- TASK PROMPT -
The full set of entries is to be printed exactly, with pictures excluded.

** SUPPLIED RECORDS follows **

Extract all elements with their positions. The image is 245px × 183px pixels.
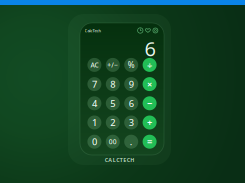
button[interactable]: 9 <box>124 77 138 91</box>
staticText: 2 <box>110 116 115 129</box>
staticText: 7 <box>92 78 97 90</box>
button[interactable]: 7 <box>87 77 101 91</box>
staticText: − <box>147 97 152 110</box>
button[interactable]: ÷ <box>143 58 157 72</box>
staticText: % <box>128 60 135 70</box>
button[interactable]: 6 <box>124 96 138 110</box>
staticText: H <box>130 156 134 164</box>
button[interactable]: % <box>124 58 138 72</box>
button[interactable]: 0 <box>87 135 101 149</box>
button[interactable]: Favourites <box>144 27 151 34</box>
staticText: = <box>147 136 152 148</box>
staticText: 1 <box>92 116 97 129</box>
staticText: +/− <box>107 60 118 69</box>
staticText: CalcTech <box>84 28 102 33</box>
staticText: + <box>147 116 152 129</box>
staticText: 8 <box>110 78 115 90</box>
button[interactable]: + <box>143 116 157 130</box>
button[interactable]: 8 <box>106 77 120 91</box>
staticText: C <box>127 156 130 164</box>
staticText: . <box>130 136 133 148</box>
button[interactable]: = <box>143 135 157 149</box>
button[interactable]: 3 <box>124 116 138 130</box>
button[interactable]: 1 <box>87 116 101 130</box>
button[interactable]: × <box>143 77 157 91</box>
staticText: 3 <box>129 116 134 129</box>
staticText: C <box>116 156 119 164</box>
staticText: L <box>113 156 116 164</box>
staticText: × <box>147 78 152 90</box>
button[interactable]: +/− <box>106 58 120 72</box>
staticText: 6 <box>129 97 134 110</box>
staticText: C <box>105 156 108 164</box>
staticText: 00 <box>109 137 117 146</box>
button[interactable]: . <box>124 135 138 149</box>
button[interactable]: AC <box>87 58 101 72</box>
staticText: 5 <box>110 97 115 110</box>
staticText: E <box>123 156 126 164</box>
button[interactable]: Settings <box>152 27 159 34</box>
staticText: 4 <box>92 97 97 110</box>
staticText: A <box>108 156 112 164</box>
button[interactable]: 2 <box>106 116 120 130</box>
button[interactable]: History <box>137 27 144 34</box>
staticText: T <box>120 156 123 164</box>
staticText: ÷ <box>147 59 152 71</box>
button[interactable]: − <box>143 96 157 110</box>
staticText: 6 <box>144 35 156 62</box>
button[interactable]: 5 <box>106 96 120 110</box>
staticText: AC <box>90 60 98 69</box>
staticText: 9 <box>129 78 134 90</box>
button[interactable]: 00 <box>106 135 120 149</box>
button[interactable]: 4 <box>87 96 101 110</box>
staticText: 0 <box>92 136 97 148</box>
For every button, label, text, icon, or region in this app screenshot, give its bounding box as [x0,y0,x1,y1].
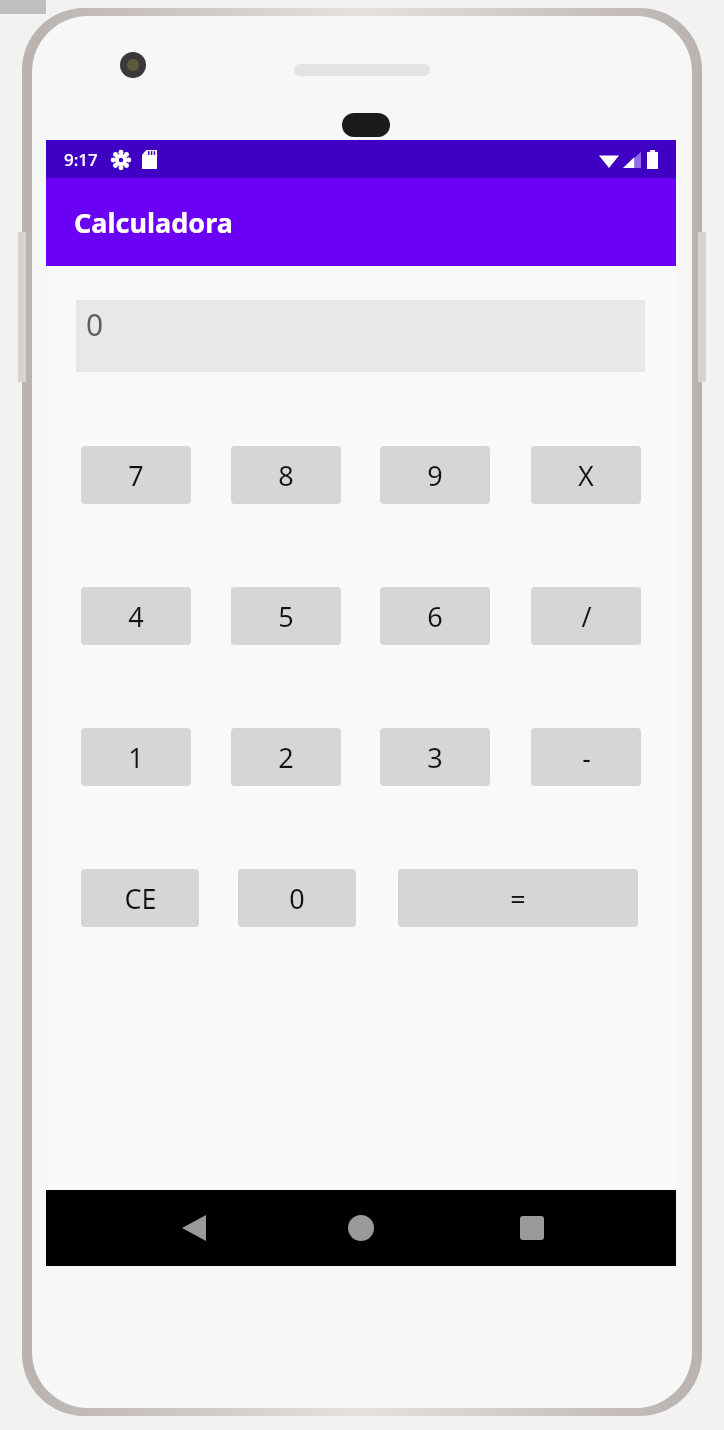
button[interactable]: 5 [231,587,341,645]
button[interactable]: X [531,446,641,504]
staticText: 2 [278,739,294,776]
staticText: 9 [427,457,443,494]
button[interactable]: Back [158,1192,230,1264]
staticText: 4 [128,598,144,635]
button[interactable]: 0 [238,869,356,927]
button[interactable]: 9 [380,446,490,504]
button[interactable]: 3 [380,728,490,786]
staticText: 1 [128,739,144,776]
button[interactable]: CE [81,869,199,927]
staticText: X [578,457,594,494]
staticText: 5 [278,598,294,635]
button[interactable]: 2 [231,728,341,786]
staticText: = [510,880,526,917]
button[interactable]: 6 [380,587,490,645]
staticText: 7 [128,457,144,494]
staticText: CE [124,880,157,917]
staticText: 0 [86,304,104,345]
staticText: 3 [427,739,443,776]
button[interactable]: = [398,869,638,927]
button[interactable]: Recent apps [496,1192,568,1264]
button[interactable]: - [531,728,641,786]
staticText: 9:17 [64,148,98,171]
staticText: / [581,598,592,635]
staticText: - [582,739,591,776]
button[interactable]: 8 [231,446,341,504]
button[interactable]: 4 [81,587,191,645]
button[interactable]: 7 [81,446,191,504]
button[interactable]: 1 [81,728,191,786]
button[interactable]: 0 [76,300,645,372]
staticText: 8 [278,457,294,494]
staticText: Calculadora [74,204,233,241]
button[interactable]: / [531,587,641,645]
staticText: 0 [289,880,305,917]
button[interactable]: Home [325,1192,397,1264]
staticText: 6 [427,598,443,635]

** End of SUPPLIED RECORDS **

- ANSWER TO THIS PROBLEM -
Extract all elements with their positions. The image is 245px × 183px pixels.
button[interactable]: 9 <box>124 77 138 91</box>
staticText: 2 <box>110 116 115 129</box>
staticText: 7 <box>92 78 97 90</box>
button[interactable]: 7 <box>87 77 101 91</box>
staticText: − <box>147 97 152 110</box>
button[interactable]: ÷ <box>143 58 157 72</box>
staticText: % <box>128 60 135 70</box>
button[interactable]: 6 <box>124 96 138 110</box>
staticText: H <box>130 156 134 164</box>
button[interactable]: % <box>124 58 138 72</box>
button[interactable]: 0 <box>87 135 101 149</box>
button[interactable]: Favourites <box>144 27 151 34</box>
staticText: = <box>147 136 152 148</box>
staticText: 1 <box>92 116 97 129</box>
staticText: +/− <box>107 60 118 69</box>
staticText: CalcTech <box>84 28 102 33</box>
staticText: + <box>147 116 152 129</box>
staticText: 8 <box>110 78 115 90</box>
button[interactable]: + <box>143 116 157 130</box>
button[interactable]: 8 <box>106 77 120 91</box>
staticText: C <box>127 156 130 164</box>
staticText: . <box>130 136 133 148</box>
button[interactable]: = <box>143 135 157 149</box>
button[interactable]: 3 <box>124 116 138 130</box>
button[interactable]: 1 <box>87 116 101 130</box>
button[interactable]: × <box>143 77 157 91</box>
staticText: 3 <box>129 116 134 129</box>
staticText: C <box>116 156 119 164</box>
staticText: L <box>113 156 116 164</box>
staticText: × <box>147 78 152 90</box>
button[interactable]: +/− <box>106 58 120 72</box>
staticText: 6 <box>129 97 134 110</box>
staticText: C <box>105 156 108 164</box>
staticText: 00 <box>109 137 117 146</box>
button[interactable]: . <box>124 135 138 149</box>
button[interactable]: AC <box>87 58 101 72</box>
staticText: 5 <box>110 97 115 110</box>
staticText: E <box>123 156 126 164</box>
button[interactable]: Settings <box>152 27 159 34</box>
staticText: 4 <box>92 97 97 110</box>
staticText: A <box>108 156 112 164</box>
button[interactable]: 2 <box>106 116 120 130</box>
button[interactable]: History <box>137 27 144 34</box>
staticText: T <box>120 156 123 164</box>
staticText: ÷ <box>147 59 152 71</box>
button[interactable]: − <box>143 96 157 110</box>
staticText: 6 <box>144 35 156 62</box>
button[interactable]: 5 <box>106 96 120 110</box>
staticText: AC <box>90 60 98 69</box>
staticText: 9 <box>129 78 134 90</box>
button[interactable]: 00 <box>106 135 120 149</box>
button[interactable]: 4 <box>87 96 101 110</box>
staticText: 0 <box>92 136 97 148</box>
For every button, label, text, icon, or region in this app screenshot, give its bounding box as [x0,y0,x1,y1].
button[interactable]: 5 [231,587,341,645]
button[interactable]: X [531,446,641,504]
staticText: 2 [278,739,294,776]
staticText: 9 [427,457,443,494]
button[interactable]: Back [158,1192,230,1264]
staticText: 4 [128,598,144,635]
button[interactable]: 0 [238,869,356,927]
button[interactable]: 9 [380,446,490,504]
button[interactable]: 3 [380,728,490,786]
staticText: 1 [128,739,144,776]
button[interactable]: CE [81,869,199,927]
staticText: X [578,457,594,494]
staticText: 5 [278,598,294,635]
button[interactable]: 2 [231,728,341,786]
staticText: = [510,880,526,917]
button[interactable]: 6 [380,587,490,645]
staticText: 7 [128,457,144,494]
staticText: CE [124,880,157,917]
staticText: 0 [86,304,104,345]
staticText: 3 [427,739,443,776]
button[interactable]: = [398,869,638,927]
button[interactable]: Recent apps [496,1192,568,1264]
button[interactable]: - [531,728,641,786]
staticText: 9:17 [64,148,98,171]
staticText: / [581,598,592,635]
staticText: - [582,739,591,776]
button[interactable]: 8 [231,446,341,504]
button[interactable]: 4 [81,587,191,645]
button[interactable]: 7 [81,446,191,504]
button[interactable]: 1 [81,728,191,786]
button[interactable]: 0 [76,300,645,372]
staticText: 8 [278,457,294,494]
staticText: Calculadora [74,204,233,241]
button[interactable]: / [531,587,641,645]
staticText: 0 [289,880,305,917]
button[interactable]: Home [325,1192,397,1264]
staticText: 6 [427,598,443,635]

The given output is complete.